The fifth in a series by John Atwood, a thinker and guitarist who was inspired as an 11 year-old to learn the instrument after seeing the Beatles perform in 1964 on the Ed Sullivan Show and who followed their career assiduously through his high school years when he formed a garage band just so he could play their songs within a group. He's had a few decades to ponder the import of the Fab Four's music.

This is another favorite song from the guitarist point of view.  What George does with the lead work on this always intrigued me.  I wondered how he got the tone he got, how he came up with the idea for the descending chords, and that solo in the middle is just perfection. 

The words on this one didn’t bother me too much at the time, I suppose.  It seemed a song about needing to get away from people, which is something we all have to do from time to time.  There certainly are times when other people’s egregious exertions toward us can bend us around ourselves, and we need time to unwind. 

But listening to it now, I realize this isn’t just about someone taking a retreat.  The singer is building a fortress against other human contact, both physically and mentally. 

The verses themselves are not quite clear on this. The holes are being fixed and the cracks are being filled because “the rain gets in, and stops my mind from wandering, where it will go.”  But the middle section makes it plain what is going on.
And it really doesn’t matter, if I’m wrong I’m right,
Where I belong I’m right, where I belong.
See the people standing there who disagree and never win
And wonder why they don’t get in my door.

The second time around, they are called ‘Silly People’.  Paul was quoted as saying this expressed his reaction to carried-away fans who hung around outside his house.  I do not fault him for his feeling on this point, since it is evident that well meaning but terribly foolish fans caused them all a lot of personal grief.  But without knowing that background, it strikes one that here is a fellow with the means to establish life on his own terms.  He need never subject his opinions to open discussion and can shut out everyone else who won’t see it his way. 

In other words, this is the song of the hermit or the social recluse.  And as it is presented in the form of a dreamy reverie, the unreality of such an approach to life is reinforced.   It is something we all have probably thought about from time to time, and maybe would do, if we didn’t have to go to work, didn’t have to work together with a spouse, didn’t have to deal with people in order to accomplish necessary things for living. 

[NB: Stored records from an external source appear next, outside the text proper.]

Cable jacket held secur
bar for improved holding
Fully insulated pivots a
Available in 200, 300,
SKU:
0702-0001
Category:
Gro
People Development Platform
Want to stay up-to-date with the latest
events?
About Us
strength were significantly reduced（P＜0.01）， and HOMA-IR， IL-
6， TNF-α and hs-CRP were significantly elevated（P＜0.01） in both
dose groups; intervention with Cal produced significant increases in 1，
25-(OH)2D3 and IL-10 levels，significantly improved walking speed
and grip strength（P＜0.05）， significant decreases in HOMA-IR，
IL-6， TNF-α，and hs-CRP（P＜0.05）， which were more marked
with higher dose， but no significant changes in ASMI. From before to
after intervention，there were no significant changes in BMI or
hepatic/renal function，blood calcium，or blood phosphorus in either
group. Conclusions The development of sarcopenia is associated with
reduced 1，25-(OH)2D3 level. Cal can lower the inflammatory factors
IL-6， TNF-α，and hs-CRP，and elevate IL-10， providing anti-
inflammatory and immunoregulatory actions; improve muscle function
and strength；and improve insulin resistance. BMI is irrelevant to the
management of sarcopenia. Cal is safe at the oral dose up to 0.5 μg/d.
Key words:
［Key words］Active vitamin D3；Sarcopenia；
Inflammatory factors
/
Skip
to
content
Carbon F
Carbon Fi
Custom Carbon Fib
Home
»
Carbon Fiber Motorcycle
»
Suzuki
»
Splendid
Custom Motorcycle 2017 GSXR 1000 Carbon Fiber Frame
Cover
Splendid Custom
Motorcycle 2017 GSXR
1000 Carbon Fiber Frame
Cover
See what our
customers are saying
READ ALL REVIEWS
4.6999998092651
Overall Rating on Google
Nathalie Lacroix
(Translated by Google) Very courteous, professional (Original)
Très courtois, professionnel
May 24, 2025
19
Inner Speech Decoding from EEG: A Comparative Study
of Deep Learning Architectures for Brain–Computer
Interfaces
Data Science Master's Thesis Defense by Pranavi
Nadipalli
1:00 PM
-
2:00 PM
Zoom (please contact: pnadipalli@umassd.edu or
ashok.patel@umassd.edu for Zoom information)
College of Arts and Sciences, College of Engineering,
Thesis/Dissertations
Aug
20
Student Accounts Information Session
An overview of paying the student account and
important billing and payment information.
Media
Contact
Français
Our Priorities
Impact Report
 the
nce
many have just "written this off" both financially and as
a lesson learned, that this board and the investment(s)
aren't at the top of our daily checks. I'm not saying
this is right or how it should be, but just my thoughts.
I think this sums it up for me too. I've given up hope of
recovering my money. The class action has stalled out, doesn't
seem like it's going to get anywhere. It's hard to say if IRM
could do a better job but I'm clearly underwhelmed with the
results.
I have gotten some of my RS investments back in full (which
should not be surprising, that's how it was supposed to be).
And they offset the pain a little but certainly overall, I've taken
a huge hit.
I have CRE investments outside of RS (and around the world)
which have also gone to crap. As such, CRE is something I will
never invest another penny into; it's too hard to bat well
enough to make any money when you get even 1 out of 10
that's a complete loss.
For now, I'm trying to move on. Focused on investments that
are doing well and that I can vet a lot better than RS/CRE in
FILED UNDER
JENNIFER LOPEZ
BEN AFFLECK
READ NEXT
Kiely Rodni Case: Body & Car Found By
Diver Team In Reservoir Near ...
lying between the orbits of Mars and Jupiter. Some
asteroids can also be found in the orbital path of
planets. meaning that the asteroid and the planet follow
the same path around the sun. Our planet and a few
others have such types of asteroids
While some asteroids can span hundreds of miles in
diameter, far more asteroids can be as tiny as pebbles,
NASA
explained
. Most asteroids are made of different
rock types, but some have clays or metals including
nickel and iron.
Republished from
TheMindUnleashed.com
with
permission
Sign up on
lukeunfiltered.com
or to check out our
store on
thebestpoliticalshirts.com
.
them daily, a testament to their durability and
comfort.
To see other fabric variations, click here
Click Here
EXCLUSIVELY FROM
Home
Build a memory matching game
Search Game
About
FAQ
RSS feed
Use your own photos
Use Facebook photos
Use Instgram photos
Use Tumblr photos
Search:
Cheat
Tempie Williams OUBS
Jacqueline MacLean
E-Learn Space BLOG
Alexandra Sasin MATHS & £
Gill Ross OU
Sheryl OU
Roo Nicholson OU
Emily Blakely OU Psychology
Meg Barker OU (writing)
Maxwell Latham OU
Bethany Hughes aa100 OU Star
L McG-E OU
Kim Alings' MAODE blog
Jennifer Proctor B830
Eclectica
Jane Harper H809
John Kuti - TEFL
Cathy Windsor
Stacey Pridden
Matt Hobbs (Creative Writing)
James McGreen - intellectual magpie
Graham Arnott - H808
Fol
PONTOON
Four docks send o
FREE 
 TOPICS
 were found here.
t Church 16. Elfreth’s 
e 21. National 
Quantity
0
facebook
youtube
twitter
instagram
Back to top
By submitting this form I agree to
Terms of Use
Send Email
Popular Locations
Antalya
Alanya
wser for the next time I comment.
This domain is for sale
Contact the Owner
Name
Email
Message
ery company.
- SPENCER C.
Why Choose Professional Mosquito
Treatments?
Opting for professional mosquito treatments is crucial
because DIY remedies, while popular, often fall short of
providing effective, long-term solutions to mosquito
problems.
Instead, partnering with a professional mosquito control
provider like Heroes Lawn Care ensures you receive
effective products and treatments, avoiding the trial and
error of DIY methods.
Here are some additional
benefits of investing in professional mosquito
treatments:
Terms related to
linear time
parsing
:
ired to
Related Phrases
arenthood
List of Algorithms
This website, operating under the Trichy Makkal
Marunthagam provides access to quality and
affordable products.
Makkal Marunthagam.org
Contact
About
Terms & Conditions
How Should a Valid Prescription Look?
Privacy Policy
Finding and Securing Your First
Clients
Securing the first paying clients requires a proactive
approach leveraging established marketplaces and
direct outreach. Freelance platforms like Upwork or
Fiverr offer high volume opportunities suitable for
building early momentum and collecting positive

Is this what Paul was intending this song to say and represent?  Probably not. While the song would have resonated well with someone like Howard Hughes, it doesn’t seem to fit what I know of the life of Paul McCartney.  So in a sense, it probably represents more a secret wish or passing fancy than it does an actual determination to do something.  And certainly Paul is not the only person to have entertained this idea.

However, one senses that it is possible to act out this idea more in concept than in actual construction projects.  So the “space between us all” can get larger not so much in a physical and geographical sense, but in a psychological and conceptual one.  It is regrettable that our often thoughtless actions to one another can create the tendency to respond in this fashion.  And maybe we don’t always realize that we are constructing such retreats in our head.  But perhaps a song like this—another example of unconscious negative narration—can help us to appreciate that, tempting as either a physical or psychological hermitage might be, in the end all it amounts to is a self-imposed form of loneliness.